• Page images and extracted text
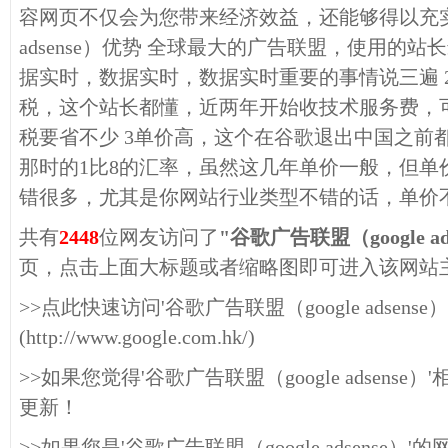
容网页不仅会为您带来经济效益，还能够得以充实。 
adsense）优势 全球最大的广告联盟，使用的站
据实时，数据实时，数据实时重要的事情说三遍 
税，这个站长都懂，近两年开始收技术服务费，可
税要省不少 3单价高，这个在谷歌退出中国之前
那时的1比8的汇率，虽然这几年单价一般，但单
错很多，尤其是你网站行业类型不错的话，单价
共有
2448
位网友访问了
"谷歌广告联盟（google ad
页，点击上面大标题或者缩略图即可进入该网站
>>点此快速访问'谷歌广告联盟（google adsense
(http://www.google.com.hk/)
>>如果您觉得'谷歌广告联盟（google adsens
更新！
>>如果您是'谷歌广告联盟（google adsense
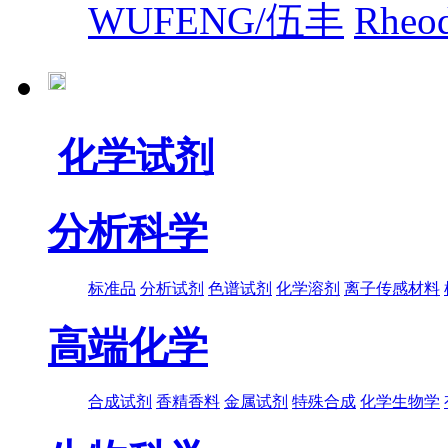
WUFENG/伍丰
Rhe
化学试剂
分析科学
标准品
分析试剂
色谱试剂
化学溶剂
离子传感材料
高端化学
合成试剂
香精香料
金属试剂
特殊合成
化学生物学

• TO DO
Go through the entries above and copy each line with "adsense" in it.

• RESULT OF THE EXERCISE
adsense）优势 全球最大的广告联盟，使用的站
>>点此快速访问'谷歌广告联盟（google adsense
>>如果您是'谷歌广告联盟（google adsense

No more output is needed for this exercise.